Ele defendeu que iniciativas de investimento, comércio e combate ao crime organizado são o caminho para enfrentar os desafios regionais e criticou "empreendimentos neocoloniais", lembrando que, apesar do histórico de intervenções dos EUA, houve momentos de cooperação, citando a Política da Boa Vizinhança de Roosevelt (1933-1945) e a inclusão de países latino-americanos no G20 por George W. Bush (2001-2009).

Lula afirmou ainda que a única guerra necessária no hemisfério é contra "fome, pobreza e desigualdade", usando como armas "investimento, tecnologia e comércio justo". Disse que tentativas de impor restrições ideológicas à parceria bilateral "não prevalecerão" e criticou declarações recentes de autoridades norte-americanas: "Ninguém nos derrotará com mentiras".
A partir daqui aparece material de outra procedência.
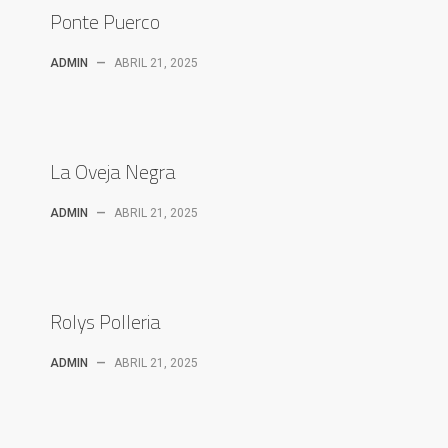
Ponte Puerco
ADMIN
—
ABRIL 21, 2025
La Oveja Negra
ADMIN
—
ABRIL 21, 2025
Rolys Polleria
ADMIN
—
ABRIL 21, 2025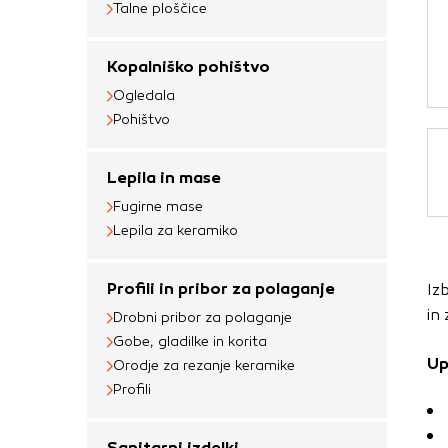
Talne ploščice
Obvezni piškotki
Ti piškotki so nujni 
Kopalniško pohištvo
Običajno so nastavlje
Ogledala
nastavitev zasebnosti
Pohištvo
blokira te piškotke 
delovali.
Lepila in mase
Piškotki za učinkov
Fugirne mase
Lepila za keramiko
S temi piškotki štej
delovanja našega spl
Profili in pribor za polaganje
Iz
priljubljena, in opaz
in
zbirajo, so združeni
Drobni pribor za polaganje
Gobe, gladilke in korita
obiskali naše spletn
Up
Orodje za rezanje keramike
Piškotki za ciljno 
Profili
Te piškotke nastavijo
Sanitarni izdelki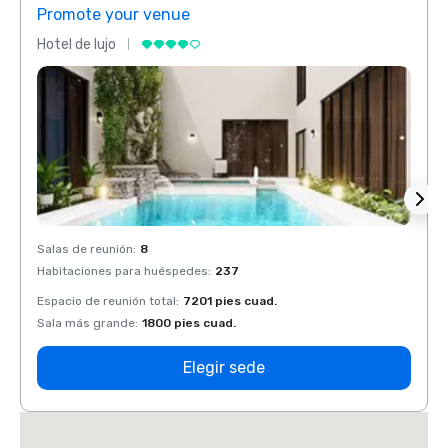
Promote your venue
Prom
Hotel de lujo
Hotel 
Salas de reunión
:
8
Salas 
Habitaciones para huéspedes
:
237
Habit
Espacio de reunión total
:
7201 pies cuad.
Espaci
Sala más grande
:
1800 pies cuad.
Sala 
Elegir sede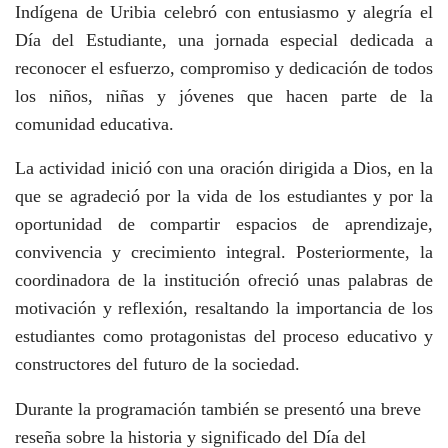
Indígena de Uribia celebró con entusiasmo y alegría el
Día del Estudiante, una jornada especial dedicada a
reconocer el esfuerzo, compromiso y dedicación de todos
los niños, niñas y jóvenes que hacen parte de la
comunidad educativa.
La actividad inició con una oración dirigida a Dios, en la
que se agradeció por la vida de los estudiantes y por la
oportunidad de compartir espacios de aprendizaje,
convivencia y crecimiento integral. Posteriormente, la
coordinadora de la institución ofreció unas palabras de
motivación y reflexión, resaltando la importancia de los
estudiantes como protagonistas del proceso educativo y
constructores del futuro de la sociedad.
Durante la programación también se presentó una breve
reseña sobre la historia y significado del Día del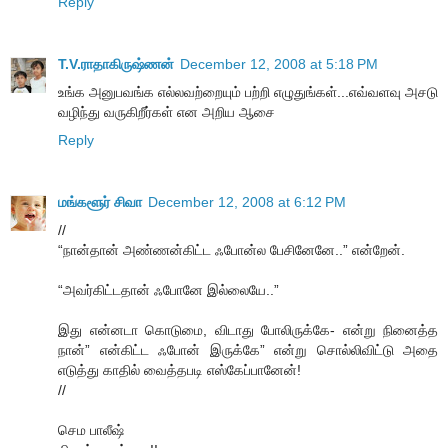
Reply
T.V.ராதாகிருஷ்ணன்
December 12, 2008 at 5:18 PM
உங்க அனுபவங்க எல்லவற்றையும் பற்றி எழுதுங்கள்...எவ்வளவு அசடு
வழிந்து வருகிறீர்கள் என அறிய ஆசை
Reply
மங்களூர் சிவா
December 12, 2008 at 6:12 PM
//
“நான்தான் அண்ணன்கிட்ட ஃபோன்ல பேசினேனே..” என்றேன்.
“அவர்கிட்டதான் ஃபோனே இல்லையே..”
இது என்னடா கொடுமை, விடாது போலிருக்கே- என்று நினைத்த
நான்” என்கிட்ட ஃபோன் இருக்கே” என்று சொல்லிவிட்டு அதை
எடுத்து காதில் வைத்தபடி எஸ்கேப்பானேன்!
//
செம பாலீஷ்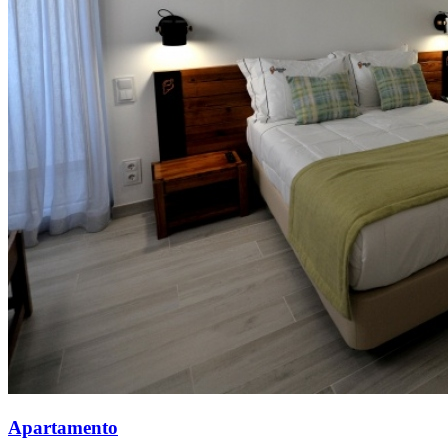
Apartamento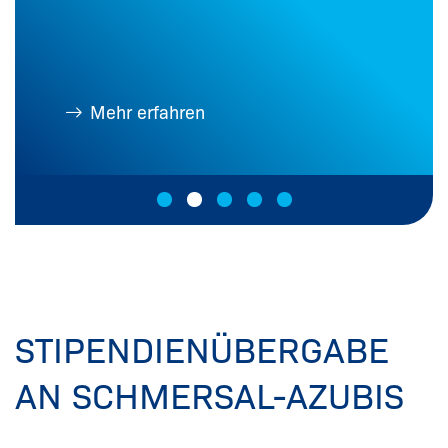
Mehr erfahren
STIPENDIENÜBERGABE
AN SCHMERSAL-AZUBIS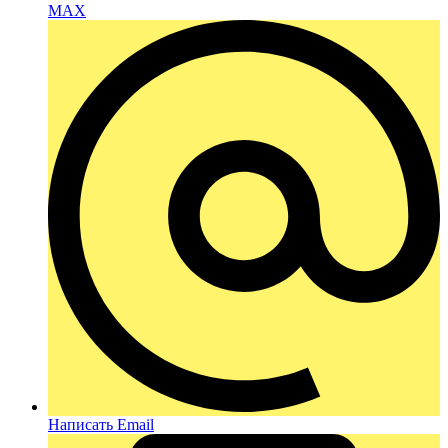
MAX
Написать Email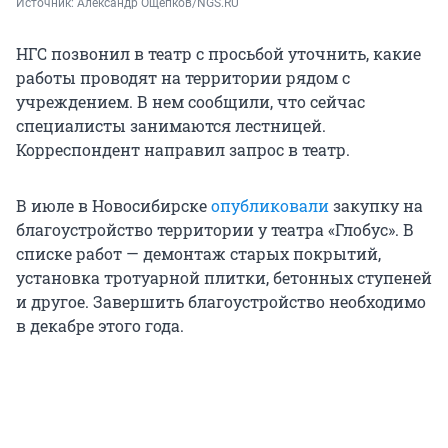
Источник: 
Александр Ощепков/NGS.RU
НГС позвонил в театр с просьбой уточнить, какие
работы проводят на территории рядом с
учреждением. В нем сообщили, что сейчас
специалисты занимаются лестницей.
Корреспондент направил запрос в театр.
В июле в Новосибирске
опубликовали
закупку на
благоустройство территории у театра «Глобус». В
списке работ — демонтаж старых покрытий,
установка тротуарной плитки, бетонных ступеней
и другое. Завершить благоустройство необходимо
в декабре этого года.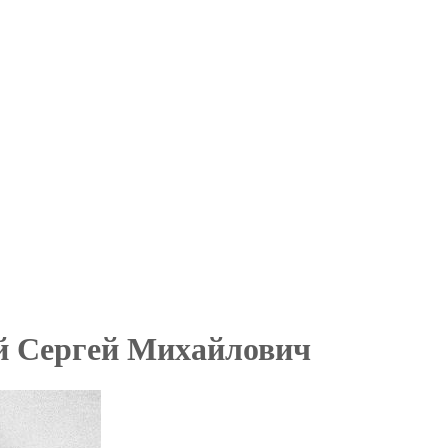
 Сергей Михайлович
Por fim, ele rebateu alegações de Trump sobre o Brasil, dizendo que são "infundadas". Defendeu a regulação de plataformas digitais, afirmou que o Pix "não discrimina empresas norte-americanas" e destacou avanços no combate ao desmatamento desde 2023.

O presidente concluiu que o Brasil respeita a soberania alheia e exige reciprocidade: "O destino do Brasil cabe somente aos brasileiros determinarem — sem interferência estrangeira ou subserviência".